Coen Welsh | Nov 14, 2017 | 0
Keep the veggies clean
The Ministry of Agriculture, Water and Forestry has embarked on a training programme for small scale farmers on both private and communal farms, offering them training in production practices and processes that conform to national and international market requirements.
The farmers will be trained in Good Agricultural Practices (GAP) to ensure their fresh produce is safe as food for consumers. The training teaches farmers to use only approved pest control products, to handle produce hygienecally to avoid contamination and to follow production practices that are safe for workers and the environment.
According to Joseph Iita, Permanent Secretary of the Ministry of Agriculture, Water and Forestry, the training integrates commercial fresh produce farmers in and out of green scheme farms, who work in an integrated way with smallholder farmers.
The training is necessary as these farmers will be directly linked to the fresh produce that will be made available at the newley inaugurated hubs in Rundu and Ongwediva.
Iita said so far the programe has trained 120 farmers in the northern and southern parts of the country on global good agricultural practices. These farmers were chosen for their capacity to train other farmers in their groups on skills that they have learnt. Iita added that the training will culminate in certification on Global Good Agricultural Practices.

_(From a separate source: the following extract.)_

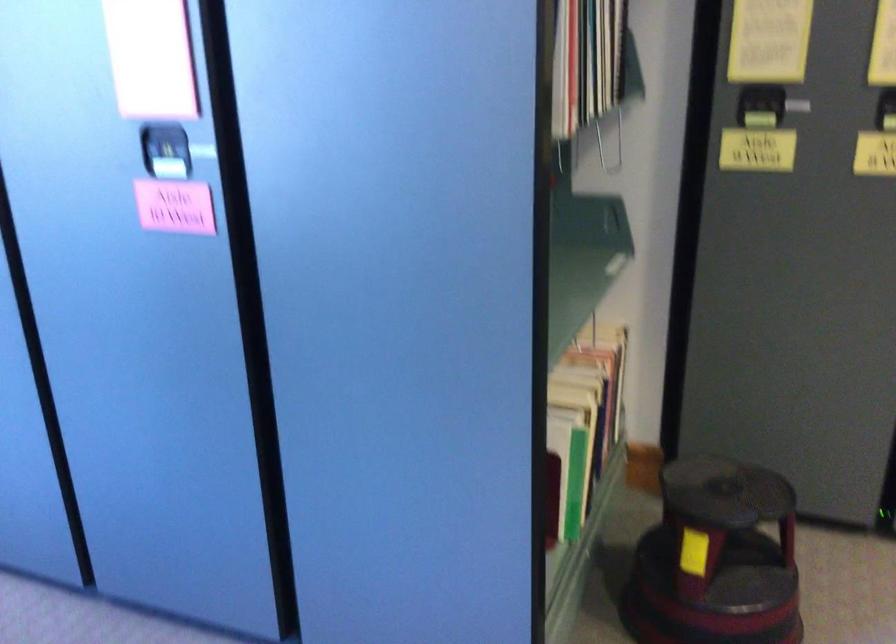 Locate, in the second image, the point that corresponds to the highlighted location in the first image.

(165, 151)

The programme is also involved in training the ministry’s extension staff on implementation of the Food Safety Policy, which includes the inspection procedures for Good Agricultural Practice standards at production sites.
The programme ends in October 2014, at which point all fresh produce farmers in the country are hoped to have received training on practical production skills and international best practices to grow fresh produce according to international standards.